While it is just a sandwich shop, Voltaggio of course stepped up the game from your mundane pastrami on rye/club sandwich varieties. In fact, those sandwiches are nowhere to be found on the menu.

Pastrami is now a spicy corned beef tongue, with kraut, Russian dressing and cider infused cow’s milk Appenzeller cheese. The nutty cheese, when paired with the tongue, packs a nice “Reuben” touch. Tongue might take a bit of getting used to, especially if you’ve never eaten lengua tacos, but it can be compared to brisket.

If that sounds a little too rich for your taste buds, don’t worry, there’s plenty more to love at Ink.Sack.
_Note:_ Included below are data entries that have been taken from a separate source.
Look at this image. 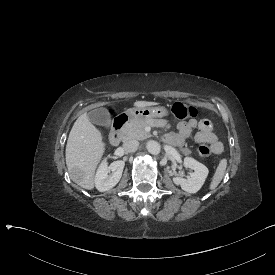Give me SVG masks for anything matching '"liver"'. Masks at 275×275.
I'll return each mask as SVG.
<instances>
[{
  "label": "liver",
  "instance_id": "liver-1",
  "mask_svg": "<svg viewBox=\"0 0 275 275\" xmlns=\"http://www.w3.org/2000/svg\"><path fill=\"white\" fill-rule=\"evenodd\" d=\"M156 102L136 101L134 106L157 105ZM101 133L89 121L84 113L75 121L67 140L66 165L69 173L77 168L83 172V181L79 185L85 189L94 188V173L105 150Z\"/></svg>",
  "mask_w": 275,
  "mask_h": 275
}]
</instances>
My favorites so far have been the spicy tuna albacore with a hint of miso and sriracha mayonnaise (mmm!). Albacore is a very mild tasting fish, and I’ve always asked for a side of sriracha when ordering my sushi – who knew it would now be featured in a delicious sandwich, with a nice salty layer of miso and pickles in the mix?
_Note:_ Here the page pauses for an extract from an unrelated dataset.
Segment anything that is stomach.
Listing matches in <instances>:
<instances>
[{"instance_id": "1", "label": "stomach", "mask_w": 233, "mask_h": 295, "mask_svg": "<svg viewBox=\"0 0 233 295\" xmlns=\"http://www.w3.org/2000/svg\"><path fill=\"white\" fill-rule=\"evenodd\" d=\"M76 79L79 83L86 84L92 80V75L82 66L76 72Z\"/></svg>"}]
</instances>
It’s a draw between the Jose Andres, named after Chef Voltaggio’s former boss at the Bazaar at SLS, and the turkey melt. The Andres, aptly nicknamed “the Spanish godfather” is all the things we love, Serrano ham, chorizo and pork tenderloin (lomo) with one of the best cheeses this side of the continent: Manchego. This sandwich is about as close to butter as you can get, enveloping your palate with savory and slightly sweet flavors.
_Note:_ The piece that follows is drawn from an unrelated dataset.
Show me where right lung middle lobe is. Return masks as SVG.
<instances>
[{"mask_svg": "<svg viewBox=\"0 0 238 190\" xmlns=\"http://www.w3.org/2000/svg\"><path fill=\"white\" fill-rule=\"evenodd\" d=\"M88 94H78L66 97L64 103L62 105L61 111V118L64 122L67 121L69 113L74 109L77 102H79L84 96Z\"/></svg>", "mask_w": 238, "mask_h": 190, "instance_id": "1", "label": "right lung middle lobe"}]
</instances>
The sides, or snacks as they are listed, are eclectic but approachable. Maryland Crab Chips, barbecue pork rinds or fruit with chili are nice additions to your meal, but totally not necessary.

The sandwiches are Ink.Sack’s moneymakers, though a few can probably be tweaked just a tiny bit. The cold fried chicken sandwich for instance is exactly how it sounds, and it’s good that the skin is indeed crisp. But it does really trick the brain, as most are used to this being a hot dish. It’s not something I wouldn’t try again.

The only sandwich I couldn’t muster up strength for was Voltaggio’s version of the B.L.T., called the C.L.T. Made with chicken liver mousse, crisp curry dusted chicken skin and lettuce and tomato. Liver is an acquired taste, and I have to be in the mood for it.

Ink.Sack’s sandwiches run from $4 to $6, and the sandwiches are fairly small so you’re encouraged to order two. Don’t worry too much about the budget, as you’ll still be spending less than $20 for sandwiches, side and a drink.

It’s really kind of a stand-up-and-eat type of place so if you’re not prepared for that, pick them up on your way to the library to study for that dreaded exam.

Be forewarned. Arrive on the early side because once they’re out of sandwiches, they close.